Within the records below is a range that opens at the line with "parmi les Nations." and closes at the line with "Notre plateforme vous". Return that range word for word, both ends included, and only that range.
(Beginning of Supplied material)
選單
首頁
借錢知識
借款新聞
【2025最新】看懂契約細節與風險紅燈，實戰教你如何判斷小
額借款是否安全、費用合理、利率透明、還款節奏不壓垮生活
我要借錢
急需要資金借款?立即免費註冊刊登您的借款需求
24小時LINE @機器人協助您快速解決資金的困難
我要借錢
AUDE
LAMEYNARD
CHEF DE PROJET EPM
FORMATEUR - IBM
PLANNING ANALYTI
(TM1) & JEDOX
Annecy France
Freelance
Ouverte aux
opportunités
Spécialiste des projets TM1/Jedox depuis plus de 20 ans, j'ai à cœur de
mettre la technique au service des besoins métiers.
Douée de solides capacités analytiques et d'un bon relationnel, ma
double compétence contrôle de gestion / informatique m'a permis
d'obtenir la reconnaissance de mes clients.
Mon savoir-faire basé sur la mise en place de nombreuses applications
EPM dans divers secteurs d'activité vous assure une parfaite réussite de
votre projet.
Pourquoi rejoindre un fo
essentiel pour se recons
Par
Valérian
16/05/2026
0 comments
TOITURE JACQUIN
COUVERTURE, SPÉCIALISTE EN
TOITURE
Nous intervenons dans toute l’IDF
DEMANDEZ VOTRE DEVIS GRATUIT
(End of Supplied material)
(Beginning of Supplied material)
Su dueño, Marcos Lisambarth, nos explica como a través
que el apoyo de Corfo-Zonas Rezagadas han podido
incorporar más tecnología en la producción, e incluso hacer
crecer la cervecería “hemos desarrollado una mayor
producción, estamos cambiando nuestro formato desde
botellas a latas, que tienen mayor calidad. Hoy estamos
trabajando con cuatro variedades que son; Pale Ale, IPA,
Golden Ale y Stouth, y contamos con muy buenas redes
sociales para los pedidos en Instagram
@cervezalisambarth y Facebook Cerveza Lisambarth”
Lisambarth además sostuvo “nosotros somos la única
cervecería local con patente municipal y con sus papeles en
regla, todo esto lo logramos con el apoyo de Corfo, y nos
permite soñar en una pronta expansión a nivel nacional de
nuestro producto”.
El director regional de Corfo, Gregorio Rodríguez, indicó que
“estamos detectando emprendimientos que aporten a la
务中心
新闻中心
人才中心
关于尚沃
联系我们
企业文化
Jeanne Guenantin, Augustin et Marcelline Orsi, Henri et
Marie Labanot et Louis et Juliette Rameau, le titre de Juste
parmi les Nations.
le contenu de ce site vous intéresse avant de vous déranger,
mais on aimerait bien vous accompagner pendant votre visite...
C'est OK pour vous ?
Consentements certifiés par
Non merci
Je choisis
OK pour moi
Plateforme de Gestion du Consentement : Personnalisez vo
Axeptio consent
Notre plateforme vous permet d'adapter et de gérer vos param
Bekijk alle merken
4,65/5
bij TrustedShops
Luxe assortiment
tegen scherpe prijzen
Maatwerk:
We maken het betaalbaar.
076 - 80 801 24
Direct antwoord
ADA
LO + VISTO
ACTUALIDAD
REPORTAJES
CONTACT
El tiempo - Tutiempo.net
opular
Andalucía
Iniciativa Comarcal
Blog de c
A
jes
(End of Supplied material)
**Your response**:
parmi les Nations.
le contenu de ce site vous intéresse avant de vous déranger,
mais on aimerait bien vous accompagner pendant votre visite...
C'est OK pour vous ?
Consentements certifiés par
Non merci
Je choisis
OK pour moi
Plateforme de Gestion du Consentement : Personnalisez vo
Axeptio consent
Notre plateforme vous permet d'adapter et de gérer vos param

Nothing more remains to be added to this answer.